## [What you should do]
Only these lines, please: the first one of the records through the one containing "owionej biblioteki pokazuje, że nawet w", retyped exactly, both ends included and pictures omitted.

[[ Given information, beginning ]]

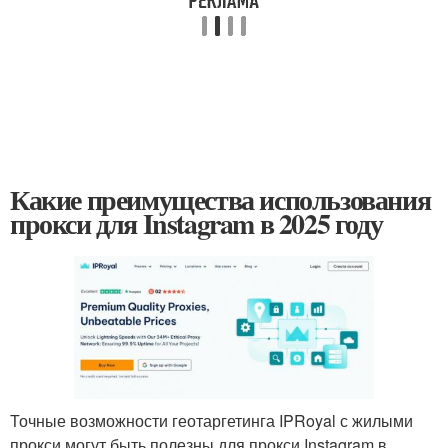
Какие преимущества использования
прокси для Instagram в 2025 году
Точные возможности геотаргетинга IPRoyal с жилыми
прокси могут быть полезны для прокси Instagram в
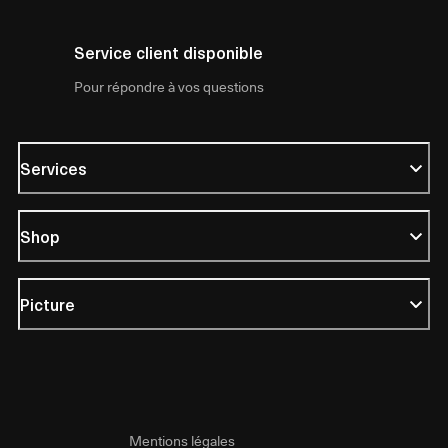
Service client disponible
Pour répondre à vos questions
Services
Shop
Picture
Mentions légales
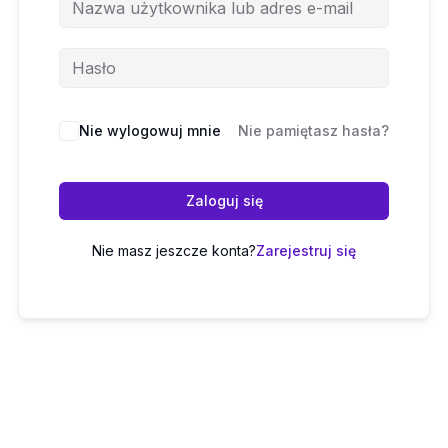
Nie wylogowuj mnie
Nie pamiętasz hasła?
Zaloguj się
Nie masz jeszcze konta?
Zarejestruj się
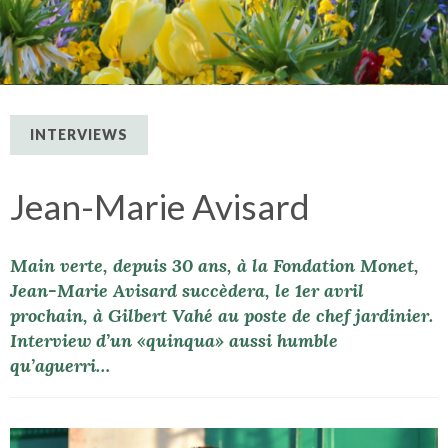
INTERVIEWS
Jean-Marie Avisard
Main verte, depuis 30 ans, à la Fondation Monet,
Jean-Marie Avisard succèdera, le 1er avril
prochain, à Gilbert Vahé au poste de chef jardinier.
Interview d’un «quinqua» aussi humble
qu’aguerri…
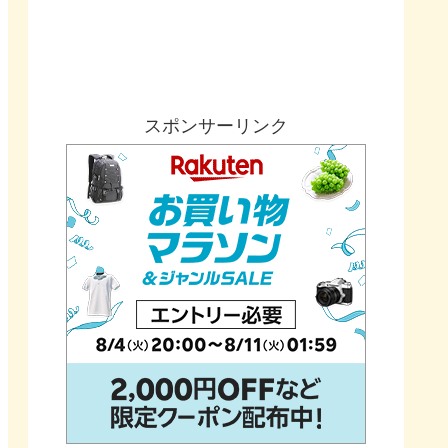
スポンサーリンク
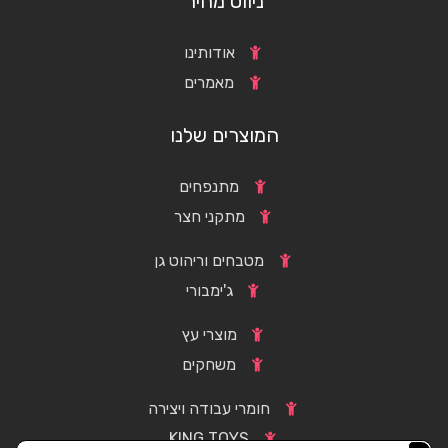
ניווט מהיר
אודותינו
מאמרים
המוצרים שלנו
מתנפחים
מתקני חצר
מטבחים וריהוט גן
ג'ימבורי
מוצרי עץ
משחקים
חומרי עבודה ויצירה
KING TOYS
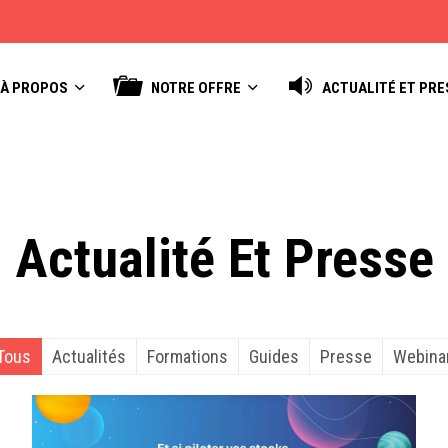
À PROPOS
NOTRE OFFRE
ACTUALITÉ ET PRE
Actualité Et Presse
Tous
Actualités
Formations
Guides
Presse
Webina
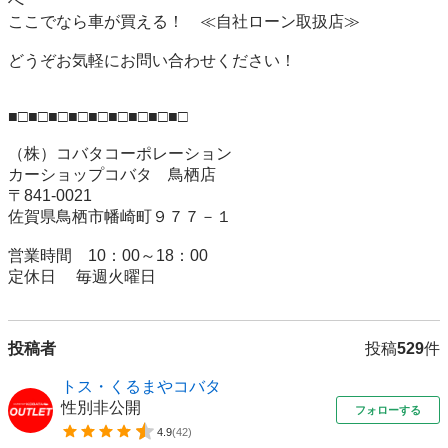
へ

ここでなら車が買える！　≪自社ローン取扱店≫

どうぞお気軽にお問い合わせください！

■□■□■□■□■□■□■□■□■□

（株）コバタコーポレーション

カーショップコバタ　鳥栖店

〒841-0021

佐賀県鳥栖市幡崎町９７７－１

営業時間　10：00～18：00

定休日 　毎週火曜日
投稿者
投稿
529
件
トス・くるまやコバタ
性別非公開
フォローする
4.9
(
42
)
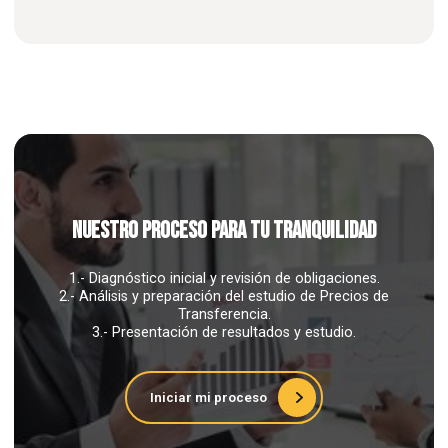
Solicitar Propuesta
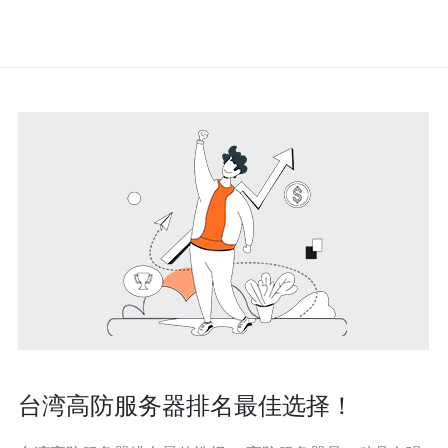
台湾高防服务器排名最佳选择！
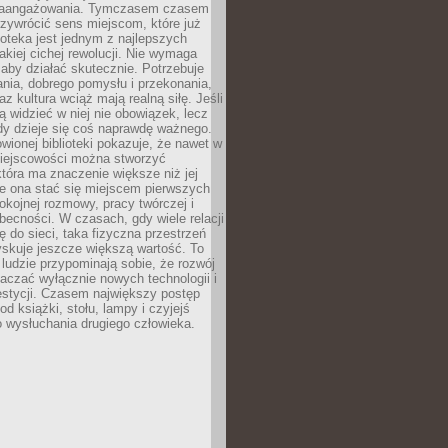
zaangażowania. Tymczasem czasem
zywrócić sens miejscom, które już
lioteka jest jednym z najlepszych
akiej cichej rewolucji. Nie wymaga
 aby działać skutecznie. Potrzebuje
ania, dobrego pomysłu i przekonania,
az kultura wciąż mają realną siłę. Jeśli
ą widzieć w niej nie obowiązek, lecz
dy dzieje się coś naprawdę ważnego.
owionej biblioteki pokazuje, że nawet w
miejscowości można stworzyć
która ma znaczenie większe niż jej
e ona stać się miejscem pierwszych
spokojnej rozmowy, pracy twórczej i
becności. W czasach, gdy wiele relacji
ię do sieci, taka fizyczna przestrzeń
yskuje jeszcze większą wartość. To
j ludzie przypominają sobie, że rozwój
aczać wyłącznie nowych technologii i
estycji. Czasem największy postęp
od książki, stołu, lampy i czyjejś
 wysłuchania drugiego człowieka.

[[ Given information, end ]]

## [Solution]
Какие преимущества использования
прокси для Instagram в 2025 году
Точные возможности геотаргетинга IPRoyal с жилыми
прокси могут быть полезны для прокси Instagram в
Service client disponible
Pour répondre à vos questions
Services
Shop
Picture
Mentions légales
Nie wylogowuj mnie
Nie pamiętasz hasła?
Zaloguj się
Nie masz jeszcze konta?
Zarejestruj się
INTERVIEWS
Jean-Marie Avisard
Main verte, depuis 30 ans, à la Fondation Monet,
Jean-Marie Avisard succèdera, le 1er avril
prochain, à Gilbert Vahé au poste de chef jardinier.
Interview d’un «quinqua» aussi humble
qu’aguerri…
スポンサーリンク
ניווט מהיר
אודותינו
מאמרים
המוצרים שלנו
מתנפחים
מתקני חצר
מטבחים וריהוט גן
ג'ימבורי
מוצרי עץ
משחקים
חומרי עבודה ויצירה
KING TOYS
À PROPOS
NOTRE OFFRE
ACTUALITÉ ET PRE
Actualité Et Presse
Tous
Actualités
Formations
Guides
Presse
Webina
へ

ここでなら車が買える！　≪自社ローン取扱店≫

どうぞお気軽にお問い合わせください！

■□■□■□■□■□■□■□■□■□

（株）コバタコーポレーション

カーショップコバタ　鳥栖店

〒841-0021

佐賀県鳥栖市幡崎町９７７－１

営業時間　10：00～18：00

定休日 　毎週火曜日
投稿者
投稿
529
件
トス・くるまやコバタ
性別非公開
フォローする
4.9
(
42
)
Solicitar Propuesta
台湾高防服务器排名最佳选择！
zaangażowania. Tymczasem czasem
zywrócić sens miejscom, które już
lioteka jest jednym z najlepszych
akiej cichej rewolucji. Nie wymaga
 aby działać skutecznie. Potrzebuje
ania, dobrego pomysłu i przekonania,
az kultura wciąż mają realną siłę. Jeśli
ą widzieć w niej nie obowiązek, lecz
dy dzieje się coś naprawdę ważnego.
owionej biblioteki pokazuje, że nawet w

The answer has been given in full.